1. Feb. 2016 Teltschehorn statt Blashorn Carin Antweiler
Änderung  Teltschehorn anstelle Blashorn, wegen der Lawinensituation
Teilnehmer 2 Damen, 3 Herren (inkl. TL)

Bericht von Martin

2 Frauen und 3 Männer treffen sich aus allen Himmelsrichtungen im Obergoms, genauer in Geschinen. Da die Lawinensituation eine Tour auf das Blashorn verunmöglichte, ist das Teltschehorn die gewünschte und nur wenige Kilometer Luftlinie entfernte Alternative.
Bei recht schönem und fast frühlingshaftem Wetter geht es den Nordhang hinauf durch dichten Wald. Der Schnee passt sich perfekt den aktuellen Temperaturen an und liegt halt naturgemäss etwas nass und schwer auf dem Sommerweg nach oben. Ganz allein geniessen wir den Aufstieg, den ganzen Berg nur für uns.
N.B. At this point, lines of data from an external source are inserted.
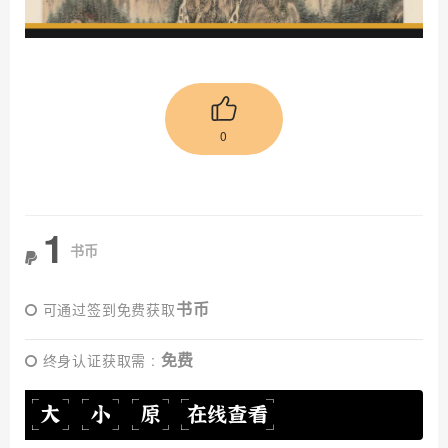
0
1
书币
书币
可通过签到免费获取
免费
终身认证获取需 :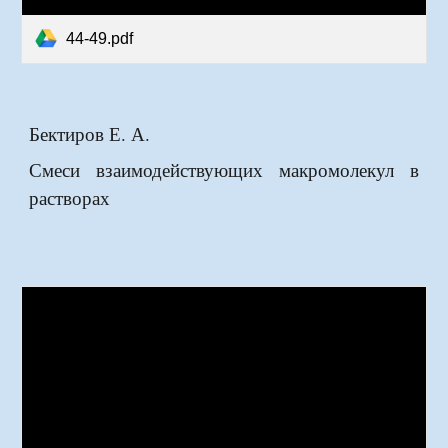
44-49.pdf
Бектиров Е. А.
Смеси взаимодействующих мак
р
омолекул в
растворах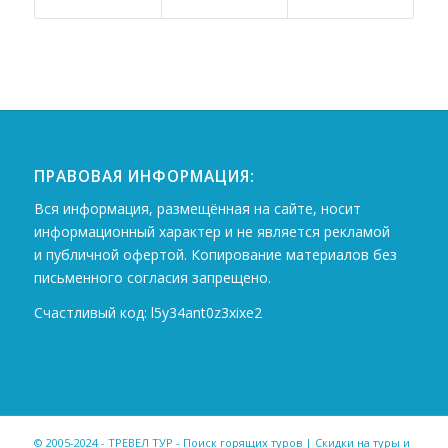
ПРАВОВАЯ ИНФОРМАЦИЯ:
Вся информация, размещённая на сайте, носит
информационный характер и не является рекламой
и публичной офертой. Копирование материалов без
письменного согласия запрещено.
Счастливый код: l5y34ant0z3xixe2
© 2005-2024 - ТРЕВЕЛ ТУР - Поиск горящих туров | Скидки на туры и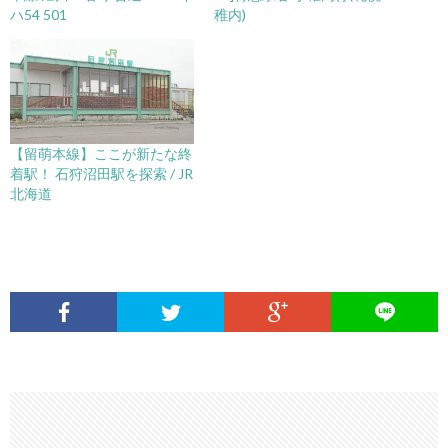
ハ54 501
稚内)
【留萌本線】ここが新たな終
着駅！ 石狩沼田駅を探索 / JR
北海道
Dafür müssen wir auch ganz schön arbeiten, will heissen spuren. An einem Montag wie diesem ist ausser einem Schneehuhn kaum ein Lebewesen mit zwei Beinen am Boden auszumachen.
Weiter geht es über Flesche, danach eine Alp mit einem kurzen flacheren Zwischenstück. Die Schneebeschaffenheit ändert in dieser Phase auf mittelschweren, angefeuchteten Pulver mit Deckel. Diese Oberfläche macht das Spuren definitiv zum perfekten Konditionstraining, das mit zunehmender Neigung in ein Intervalltraining übergeht, da ein reger Wechsel an der Spitze nötig ist, um ein einigermassen akzeptables Tempo zu halten. Kurzum, der Vorderste gibt alles, während die Windschattenfahrer sich erholen und die ständig wechselnden Lichtverhältnisse geniessen, bis sie wieder Schwerarbeit an der Spitze verrichten.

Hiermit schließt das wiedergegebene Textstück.